One Software, One Vendor, Less Complexity
Normalizing the World
The Problem
Database normalization is the process of properly structuring a database into records based upon the relationships between data elements. Fields that have a one-to-one relationship are generally placed within the same table. One-to-many relationships are managed by placing a key to the “one” record within the “many” record. Many-to-many relationships utilize a separate join table containing keys to both records. Normalization is a simple, yet critical, process to achieve proper database design, and any database student is taught this fundamental early. They are also taught that the success or failure of their database will rest largely on how well they can normalize the data.
Normalization normally goes wrong when the developer makes incorrect assumptions about the data, usually based on over-simplified application requirements. When the Database Administrator (DBA) expects a single address per customer, he assumes a one-to-one relationship and normalizes the database accordingly. The programmer then develops software based on this data design. When the DBA later realizes that one customer can really have multiple addresses, he renormalizes the database, and the programmer has to scramble to change his software everywhere the address is used. Later yet, when it is realized that a single address can actually be shared by multiple businesses, a many-to-many join is required, forcing the programmer to scramble yet again. Depending on the size and complexity of the system this is a major task, and therefore real world database design changes are dealt with in a variety of manners:
-
The database is restructured to reflect the new understanding of the relationships, and the programmer must re-code every part of the system that uses that data.
-
New data elements are added, but not normalized properly, making it less work for the programmer to redesign the software, but opening the door for future problems.
-
The design change is considered too major, and the system is left forever with its deficiencies.
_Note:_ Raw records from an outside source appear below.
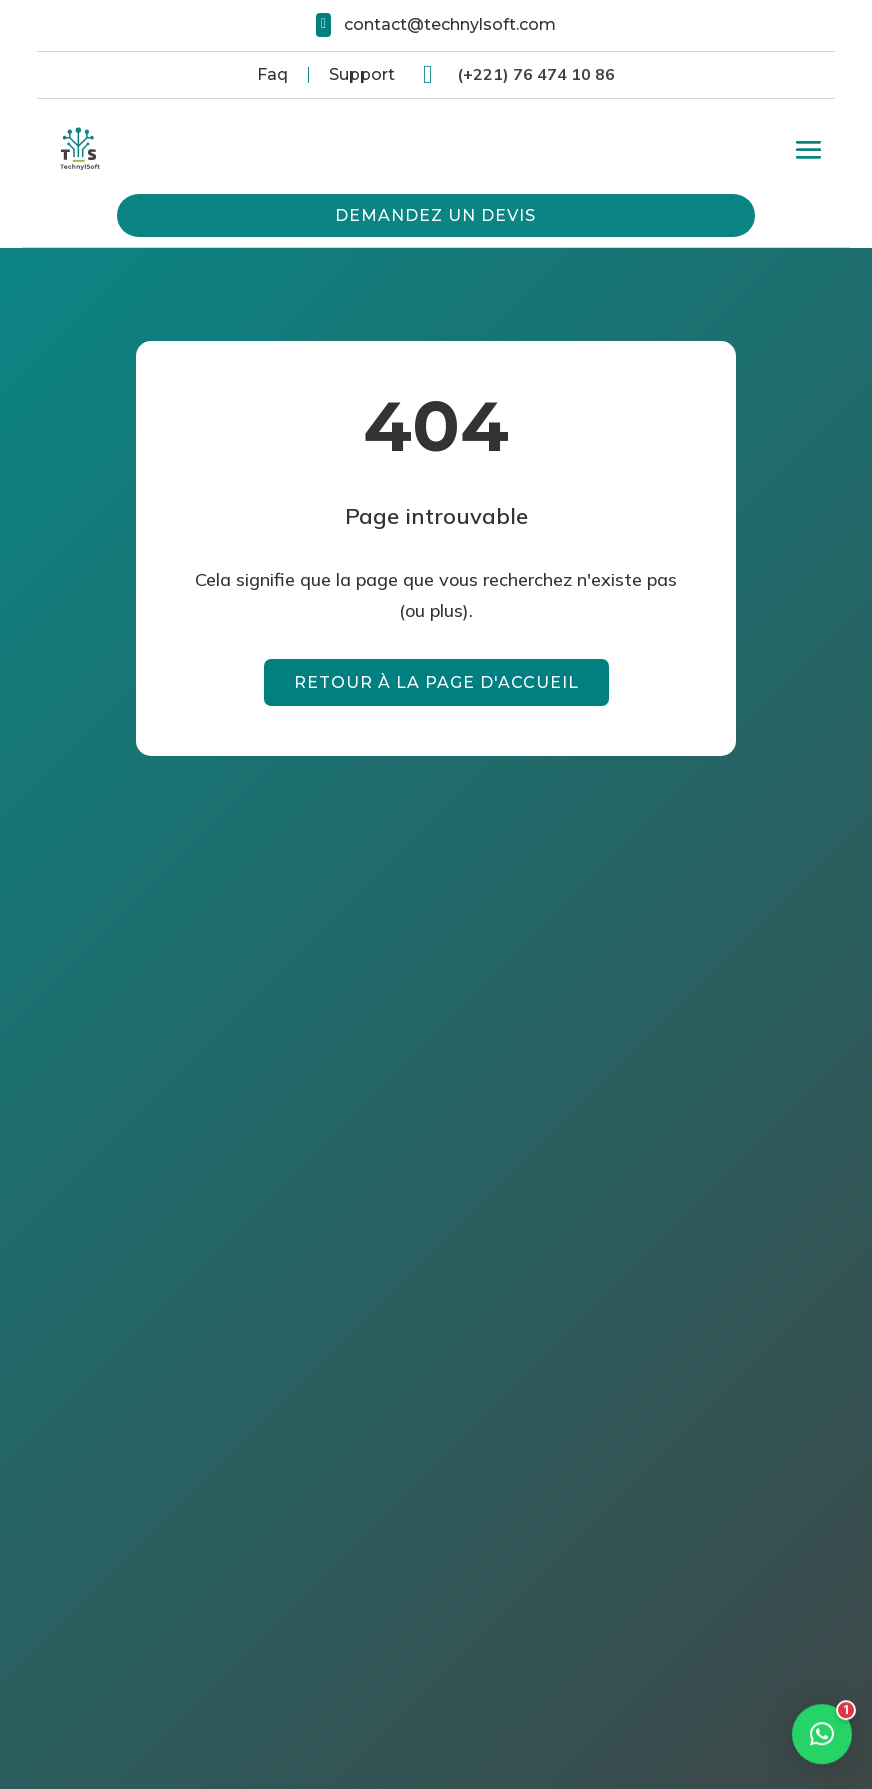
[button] (822, 1707)
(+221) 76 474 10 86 (536, 74)
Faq (272, 74)
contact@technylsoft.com (450, 24)
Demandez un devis (435, 215)
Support (362, 74)
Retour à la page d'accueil (436, 682)
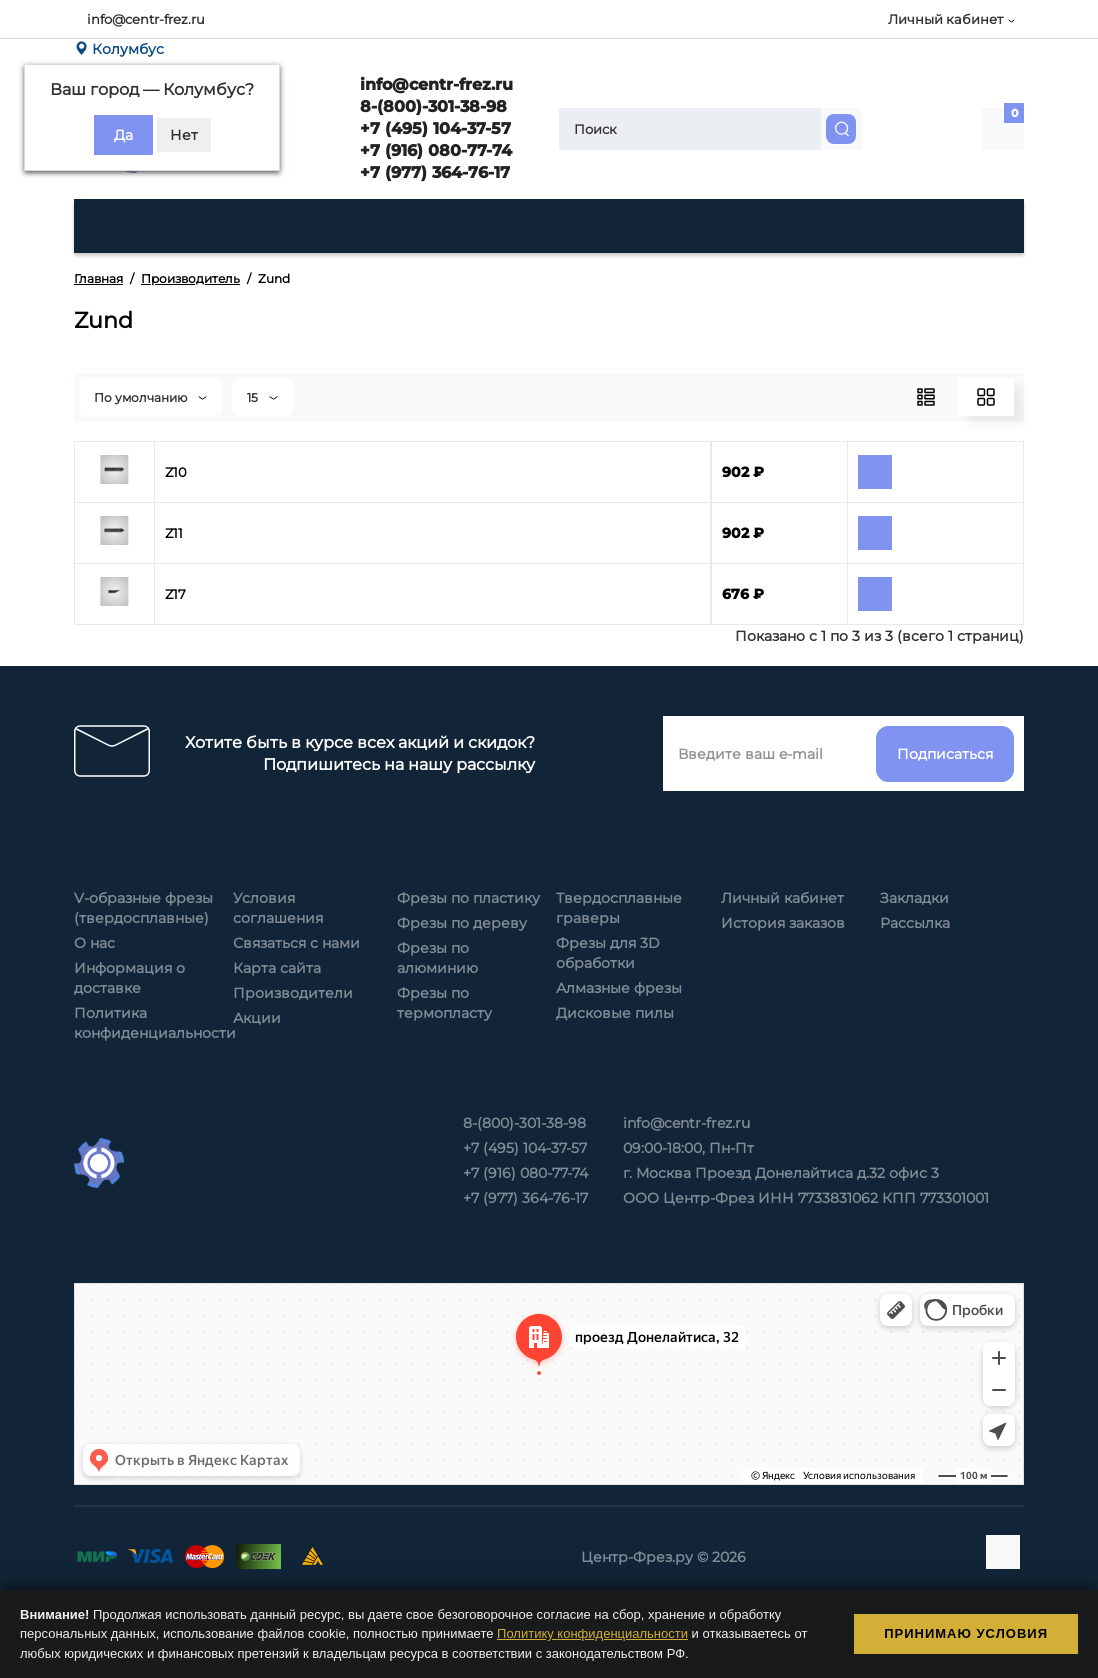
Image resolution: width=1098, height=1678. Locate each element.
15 (262, 397)
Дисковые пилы (615, 1013)
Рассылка (915, 923)
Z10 (176, 472)
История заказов (783, 923)
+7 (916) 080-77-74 (433, 150)
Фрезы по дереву (462, 923)
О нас (94, 943)
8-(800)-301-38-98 (431, 106)
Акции (257, 1018)
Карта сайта (277, 968)
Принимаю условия (966, 1633)
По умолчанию (150, 397)
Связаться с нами (296, 943)
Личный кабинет (782, 898)
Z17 (175, 594)
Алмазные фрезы (619, 988)
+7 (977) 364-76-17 (432, 172)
Obviously, none of these options are desirable. Either we fix the database right, spending hundreds of hours rewriting code and introducing new bugs, or we leave everything as is and learn to live with the limitations of the software.
The Solution
Our DBA made assumptions about how data was related, because he was prejudiced for the specific application he was developing. He assumed one address per customer, because that assumption appeared correct for this specific application. He ignored the fact that in the real-world the relationships are a lot more complex.
The Epiphany model does not make assumptions about data based upon the application being built. All data is looked at in context of the real world - with all of its variety and complexity - and not in the context of tinted, prejudiced views based on a specific application. We are not trying to build an invoicing system, a contact management program, or a mapping application. We are building a real-world knowledgebase that the computer can later tint and prejudice into the view we want to see. Epiphany truly “normalizes the world”, providing a single database that properly describes any piece of information as it truly exists.
“Normalizing the world” is no easy task. Traditional databases could never hope to manage the variety and quantity of relationship that exist in all of reality. We needed a new way of storing and managing relationships that puts the computer in control instead of the DBA. It turns out that computers are very good at managing complexity caused by quantity. If we could make the computer understand the very nature of a relationship, it could easily handle the large quantity of relationships we would throw at it. When we were able to build our first relationship engine and prove that it could handle very large amounts of data with negligible performance issues, we had one of our first epiphanies: This is going to change the nature of databases.
Still, normalizing the world remains an overwhelming task. We are slowly chipping away at the problem, and continue to teach Epiphany about new kinds of data and relationships. Over years we have proven a number of things. First, that we can continually add elements, ever increasing its knowledge. Second, that we can expand the systems understanding of what a relationship is, ever increasing its intelligence.
Finally, and most important, we have proven that this kind of database greatly improves the applications that rely on the data. We have reduced development time, increased functionality, and improved business efficiency. We haven’t normalized the world yet, but we are making progress one customer and one application at a time.